PROGENIE: Biographical descriptions
for Intelligence Analysis

Pablo A. Duboue
Kathleen R. McKeown
Vasileios Hatzivassiloglou

Columbia University,
Dept. of Computer Science
New York, NY, 10025, USA
{pablo,kathy,vh}@cs.columbia.edu
http://www.cs.columbia.edu/nlp/

Abstract:

Intelligence analysts face the need for immediate, up-to-date information about individuals of interest. While biographies can be written and stored in text databases, we argue that they can get quickly obsolete for living persons. We present here the architecture of PROGENIE, a biographical description generator currently under construction, focusing on the requirements of the task and its impact on potential users.

Introduction

Intelligence and law enforcement personnel face the need for immediate, up-to-date information about individuals of interest. Biographies or profiles can be used to present such information. Obviously, it is not feasible to have human writers produce biographies for each person at hand. Even if that were the case, such biographies would need to be later stored in textual databases, where they will lose track of most recent, and, arguably most important, activities of the person being described. As part of the joint Columbia University--University of Colorado Open Question Answering project (AQUAINT), we present here our proposed architecture for a biographical description generator from knowledge sources and information extracted from the Internet.

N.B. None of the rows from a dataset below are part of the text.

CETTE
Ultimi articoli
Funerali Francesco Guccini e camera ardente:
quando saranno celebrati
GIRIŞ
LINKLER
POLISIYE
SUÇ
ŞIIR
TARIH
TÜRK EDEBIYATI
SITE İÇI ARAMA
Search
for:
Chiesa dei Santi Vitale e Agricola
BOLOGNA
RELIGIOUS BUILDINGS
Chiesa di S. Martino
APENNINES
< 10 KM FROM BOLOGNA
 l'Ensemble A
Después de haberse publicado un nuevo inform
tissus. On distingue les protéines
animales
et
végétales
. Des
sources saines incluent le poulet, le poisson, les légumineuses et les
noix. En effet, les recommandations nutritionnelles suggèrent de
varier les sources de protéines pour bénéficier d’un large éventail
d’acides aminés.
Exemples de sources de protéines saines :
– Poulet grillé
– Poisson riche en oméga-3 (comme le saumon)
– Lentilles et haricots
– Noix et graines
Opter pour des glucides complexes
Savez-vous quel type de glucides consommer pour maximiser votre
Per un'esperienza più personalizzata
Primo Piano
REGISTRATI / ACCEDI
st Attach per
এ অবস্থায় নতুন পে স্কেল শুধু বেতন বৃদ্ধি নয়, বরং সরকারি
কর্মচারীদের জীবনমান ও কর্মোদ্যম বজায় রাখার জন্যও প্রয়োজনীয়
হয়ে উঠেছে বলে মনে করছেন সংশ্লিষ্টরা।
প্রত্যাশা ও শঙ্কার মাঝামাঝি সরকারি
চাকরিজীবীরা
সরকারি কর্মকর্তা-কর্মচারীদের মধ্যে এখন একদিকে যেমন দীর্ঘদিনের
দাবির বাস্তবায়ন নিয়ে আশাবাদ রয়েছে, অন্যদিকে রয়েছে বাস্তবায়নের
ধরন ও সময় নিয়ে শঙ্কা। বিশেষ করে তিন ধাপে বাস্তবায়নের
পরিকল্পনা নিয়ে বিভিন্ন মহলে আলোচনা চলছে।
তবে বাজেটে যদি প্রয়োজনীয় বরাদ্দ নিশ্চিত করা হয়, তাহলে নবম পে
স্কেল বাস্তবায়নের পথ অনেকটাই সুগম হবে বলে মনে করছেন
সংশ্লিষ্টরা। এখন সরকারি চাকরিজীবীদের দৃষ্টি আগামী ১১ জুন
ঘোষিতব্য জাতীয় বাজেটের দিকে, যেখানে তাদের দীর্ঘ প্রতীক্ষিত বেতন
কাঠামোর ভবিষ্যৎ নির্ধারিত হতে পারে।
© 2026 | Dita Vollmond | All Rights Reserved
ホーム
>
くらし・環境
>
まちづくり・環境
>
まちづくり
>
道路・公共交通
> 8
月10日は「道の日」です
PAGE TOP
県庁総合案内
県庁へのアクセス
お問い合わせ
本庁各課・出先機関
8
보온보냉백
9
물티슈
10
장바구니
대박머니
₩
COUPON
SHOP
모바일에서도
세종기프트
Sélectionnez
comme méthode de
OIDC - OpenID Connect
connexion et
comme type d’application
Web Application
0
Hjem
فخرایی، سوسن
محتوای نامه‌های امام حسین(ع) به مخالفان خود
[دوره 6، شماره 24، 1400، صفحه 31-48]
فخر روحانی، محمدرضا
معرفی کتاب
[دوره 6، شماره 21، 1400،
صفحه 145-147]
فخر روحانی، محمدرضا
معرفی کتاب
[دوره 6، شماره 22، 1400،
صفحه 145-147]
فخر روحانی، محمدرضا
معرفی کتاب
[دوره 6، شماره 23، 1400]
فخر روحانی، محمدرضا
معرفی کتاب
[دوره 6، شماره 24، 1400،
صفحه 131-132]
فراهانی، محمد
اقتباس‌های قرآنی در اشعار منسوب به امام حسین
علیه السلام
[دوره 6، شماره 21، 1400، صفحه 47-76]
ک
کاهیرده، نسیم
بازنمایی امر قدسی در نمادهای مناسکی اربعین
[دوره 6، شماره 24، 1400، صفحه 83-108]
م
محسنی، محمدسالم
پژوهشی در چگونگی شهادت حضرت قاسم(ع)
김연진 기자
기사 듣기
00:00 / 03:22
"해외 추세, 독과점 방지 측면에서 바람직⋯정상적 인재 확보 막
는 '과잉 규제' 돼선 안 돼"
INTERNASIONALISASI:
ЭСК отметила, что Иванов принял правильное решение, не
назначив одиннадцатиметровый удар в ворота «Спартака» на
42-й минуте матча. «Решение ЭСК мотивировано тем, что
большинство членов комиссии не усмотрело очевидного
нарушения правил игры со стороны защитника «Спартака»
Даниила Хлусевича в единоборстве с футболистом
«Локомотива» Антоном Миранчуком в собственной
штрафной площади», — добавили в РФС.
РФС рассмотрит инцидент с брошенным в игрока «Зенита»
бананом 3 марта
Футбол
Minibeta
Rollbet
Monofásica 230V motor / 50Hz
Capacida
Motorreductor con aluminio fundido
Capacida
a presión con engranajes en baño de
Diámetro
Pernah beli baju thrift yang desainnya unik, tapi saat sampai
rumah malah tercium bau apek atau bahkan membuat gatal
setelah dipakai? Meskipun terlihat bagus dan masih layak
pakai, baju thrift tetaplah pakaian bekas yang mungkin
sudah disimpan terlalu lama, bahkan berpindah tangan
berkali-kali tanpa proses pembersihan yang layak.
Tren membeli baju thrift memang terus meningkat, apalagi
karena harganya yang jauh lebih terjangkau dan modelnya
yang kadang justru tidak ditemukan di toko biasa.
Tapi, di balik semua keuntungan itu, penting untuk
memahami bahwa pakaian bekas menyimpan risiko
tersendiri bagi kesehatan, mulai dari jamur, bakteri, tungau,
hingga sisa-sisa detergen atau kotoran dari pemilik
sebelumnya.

Our goal is to provide intelligence and law enforcement personnel with means to quickly and concisely communicate information about military and political personnel from foreign countries, and also terrorists and criminals. Working on different scenarios, different users of the system will require different presentations of available data about a given individual. For example, one analyst might want to see an overview of all data for a particular person, while another analyst may be looking for ties between a well-known terrorist and a particular country. We intend to fulfill these requirements via on the fly generation of such person descriptions.

This paper is organized as follows: we shortly describe the motivation and relevance of our system. In Section 3, we describe PROGENIE's three major components. Some final remarks conclude this paper.

Motivation and Relevance

Person descriptions has been addressed in the past by IR, summarization and NLG techniques. IR-based systems [4] will look for existing biographies in a large textual database such as the Internet. Summarization techniques [5] produce a new biography by integrating pieces of text from various textual sources. Natural language generation systems for biography generation [6] create text from structured information sources. Ours is a novel approach, that builds on the NLG tradition. We will combine a generator with an agent-based infrastructure expecting to ultimately mix textual (like existing biographies and news articles) as well as non-textual (like airline passengers lists and bank records) sources. PROGENIE will offer significant advantages, as pure knowledge sources will be able to be mixed directly with text sources and numeric databases. It diverges from the NLG tradition, as we will use examples from the domain to automatically construct content plans. Such plans will guide the generation of biographies on unseen people. Moreover, the output of the system will be able to be personalized; and by the fact that the system learns from examples, it will be able to be dynamically personalized.

System Description

Three components make up for our system: a knowledge component, a learning component (our research focus) and a generation component.

Learning Component. The key to greater flexibility in biography generation relies in a particular piece of the generation pipeline, the Content Planner. A content planner is responsible for the distribution of the information among the different paragraphs, bulleted lists, and other textual elements. Information-rich inputs require a thorough filtering, resulting in a small amount of the available data being conveyed in the output. The selection and structuring of the text, performed thus by the content planner, is responsible for our sought flexibilities.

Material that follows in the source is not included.